But the book is by no means all bleak. Far from it. It rocks along. Here was a young man on a mission to change the world. A country boy from Townsville.  A red-ragging Trotskyite revolutionary working for Rupert Murdoch – which you don’t see a lot of these days. A seasoned and sceptical observer of Australian politics and society, state and federal.

And a good writer. He learned his craft well: tell ‘em what happened in the first paragraph, then give ‘em the adjectives. So many young journalists these days think they’re writing a novel: it was a fine and sunny morning when Joe Blow caught the bus to work. Only in the 7th paragraph do you find he was fatally Tasered by a police officer on Bondi beach.

Best of all, Alex thrived in that heyday, the high watermark of newspaper journalism of the 70s and 80s. An era, an epoch, if you like, that we will never see again. Roistering, rollicking tabloid journalism – exciting stuff then, but now of course, mired in the sewers of the News International phone hacking scandal.

And at the other extreme, he was part of some of the finest journalism that newspapers have produced. The great Insight team on London’s Sunday Times, which broke story after story – on the fine principle that one very good purpose of journalism is to comfort the afflicted and afflict the comfortable.

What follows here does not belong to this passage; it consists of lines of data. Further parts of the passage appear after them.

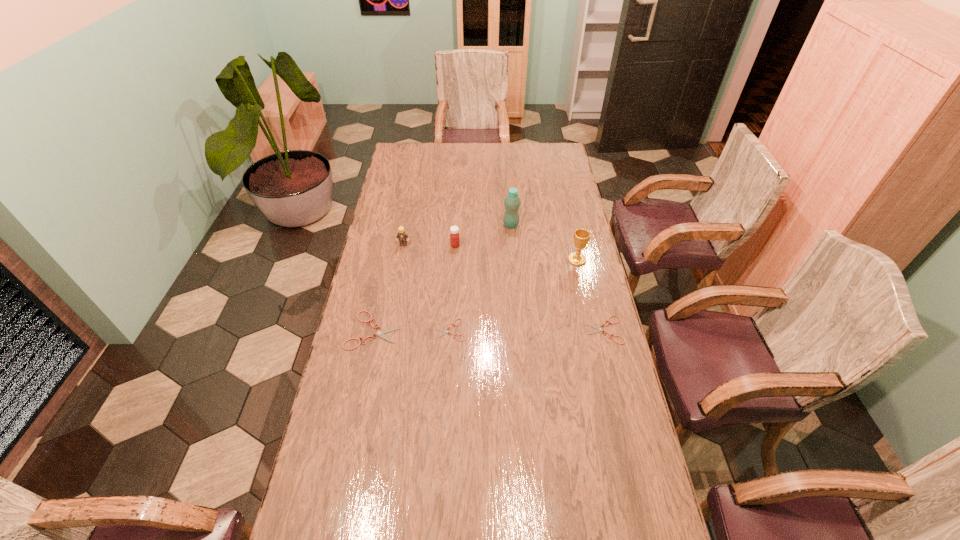 Identify the location of Lego positioned at the left edge. (402, 235).

This screenshot has height=540, width=960. In order to click on shears that is at the right edge in this screenshot , I will do `click(599, 329)`.

Identify the location of chalice that is at the right edge. (581, 236).

Where is `vacant area at the far edge of the desktop`? The width and height of the screenshot is (960, 540). vacant area at the far edge of the desktop is located at coordinates (491, 157).

Where is `vacant space at the near edge of the desktop`? vacant space at the near edge of the desktop is located at coordinates (537, 525).

Where is `vacant region at the left edge`? Image resolution: width=960 pixels, height=540 pixels. vacant region at the left edge is located at coordinates (382, 326).

At what (x,y) coordinates should I click in order to perform the action: click on vacant area at the right edge of the desktop. Please return your answer as a coordinate pair (x, y). The width and height of the screenshot is (960, 540). Looking at the image, I should click on (567, 286).

The height and width of the screenshot is (540, 960). I want to click on vacant region between the third object from right to left and the rightmost shears, so click(x=558, y=278).

Where is `vacant space in between the second tallest object and the leftmost shears`? The height and width of the screenshot is (540, 960). vacant space in between the second tallest object and the leftmost shears is located at coordinates (475, 295).

Find the location of a particular element. The width and height of the screenshot is (960, 540). free space between the tallest shears and the medicine is located at coordinates (415, 288). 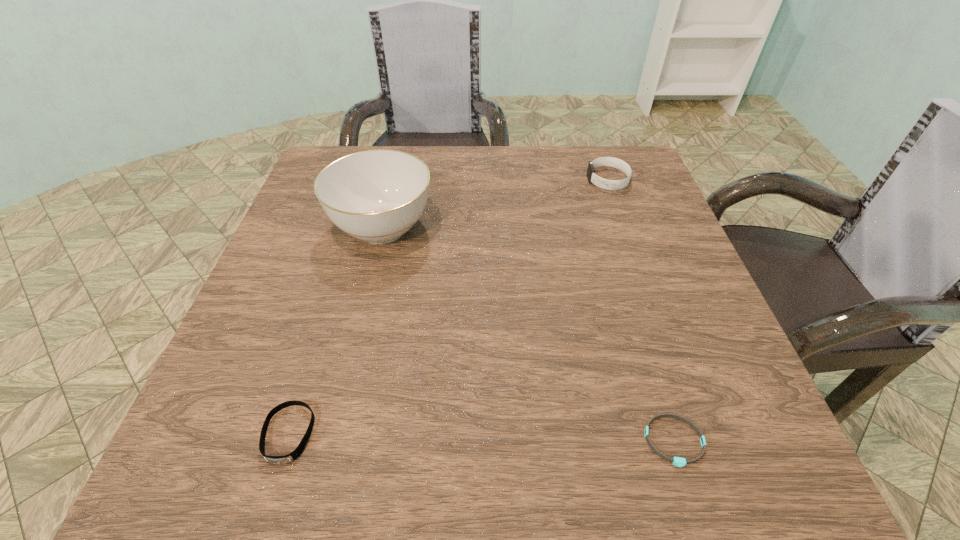 The width and height of the screenshot is (960, 540). Find the location of `free space at the left edge of the desktop`. free space at the left edge of the desktop is located at coordinates (267, 333).

Locate an element on the screen. free space at the right edge of the desktop is located at coordinates (694, 282).

You are a GUI agent. You are given a task and a screenshot of the screen. Output one action in this format:
    pyautogui.click(x=<x>, y=<y>)
    Task: Click on the free spot at the far left corner of the desktop
    
    Given the screenshot: What is the action you would take?
    pyautogui.click(x=343, y=146)

Locate an element on the screen. The width and height of the screenshot is (960, 540). free space at the near left corner of the desktop is located at coordinates (268, 485).

Where is `free space between the chinaware and the shortest object`? Image resolution: width=960 pixels, height=540 pixels. free space between the chinaware and the shortest object is located at coordinates (528, 335).

Locate an element on the screen. The width and height of the screenshot is (960, 540). free space that is in between the tallest object and the shortest object is located at coordinates (528, 335).

This screenshot has height=540, width=960. I want to click on empty location between the second shortest wristband and the farthest wristband, so click(x=448, y=307).

The image size is (960, 540). I want to click on free space between the second shortest object and the tallest wristband, so point(448,307).

Find the location of a particular element. The height and width of the screenshot is (540, 960). vacant space that's between the tallest wristband and the shortest object is located at coordinates (641, 310).

The image size is (960, 540). What are the coordinates of `blank region between the tallest object and the second tallest wristband` in the screenshot? It's located at (336, 331). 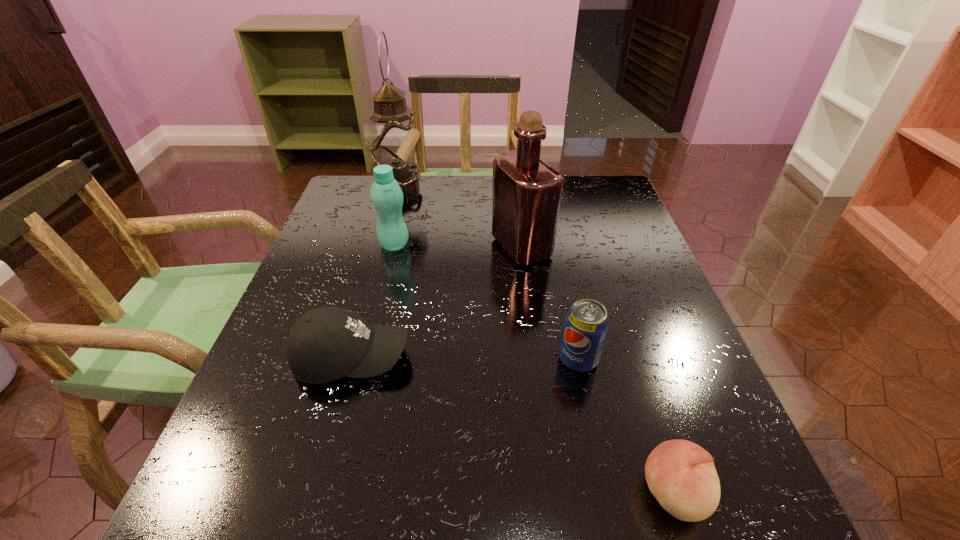 In order to click on vacant space located on the front of the third tallest object in this screenshot , I will do (x=378, y=312).

Where is `free space located on the front of the soda`? The width and height of the screenshot is (960, 540). free space located on the front of the soda is located at coordinates (603, 476).

What are the coordinates of `vacant area situated on the front-facing side of the fifth tallest object` in the screenshot? It's located at (573, 358).

Find the location of a particular element. This screenshot has width=960, height=540. free region located 0.070m on the right of the peach is located at coordinates (756, 494).

Locate an element on the screen. The height and width of the screenshot is (540, 960). object at the far edge is located at coordinates (394, 141).

Find the location of a particular element. The width and height of the screenshot is (960, 540). object that is at the near edge is located at coordinates (681, 475).

Find the location of a particular element. oil lamp that is at the left edge is located at coordinates (394, 141).

Where is `bottle that is at the left edge`? The height and width of the screenshot is (540, 960). bottle that is at the left edge is located at coordinates (387, 197).

This screenshot has width=960, height=540. I want to click on baseball cap that is at the left edge, so click(325, 344).

You are a GUI agent. You are given a task and a screenshot of the screen. Output one action in this format:
    pyautogui.click(x=<x>, y=<y>)
    Task: Click on the object present at the right edge
    
    Given the screenshot: What is the action you would take?
    pyautogui.click(x=681, y=475) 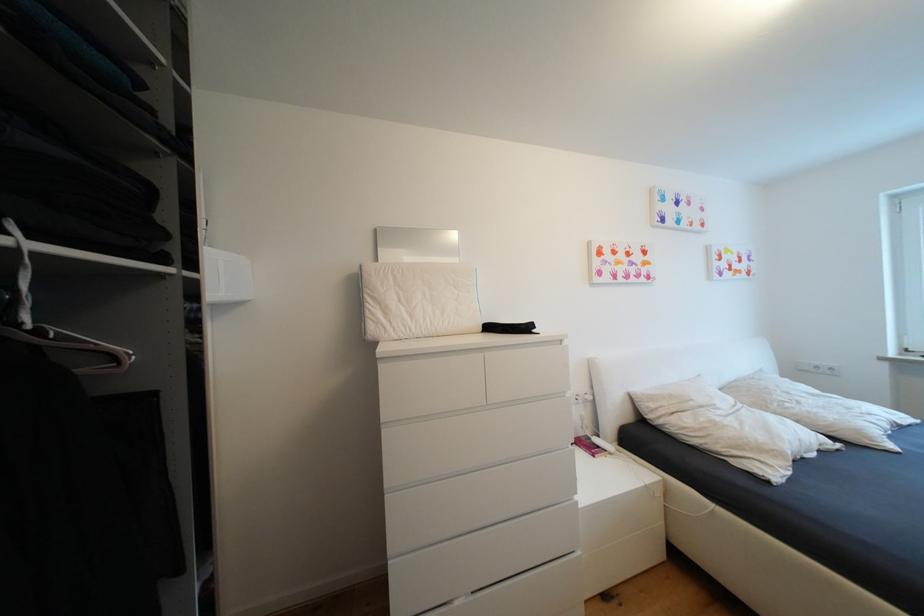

Alex was one of the exodus of young Australians who arrived in London in the 1960s and put a bomb under the complacency and hypocrisy of a society riven by class and ruled by a crumbling establishment of hereditary privilege and stolen wealth. The shockwaves reverberated back to this country … which was then run along much the same lines.

The thing I like best about Alex and, indeed, this book – is that he hasn’t given up. So many of our peers who were journalistic firebrands at the barricades of the 60s and 70s became, in their later years, craven reactionaries of the right. Discovering where their bread was buttered, they wolfed it down.

The late Paddy McGuinness springs to mind here – a volatile anarchist in his salad days – he, like so many of his ilk, subsided into a fat and fawning, claret-pickled caricature of the Tory plutocrats who signed his paycheques. Piers Akerman is another.

Not our Mitchell. Not our Alex.

If the fires of his youth are not still leaping to the sky, at least the coals are burning bright.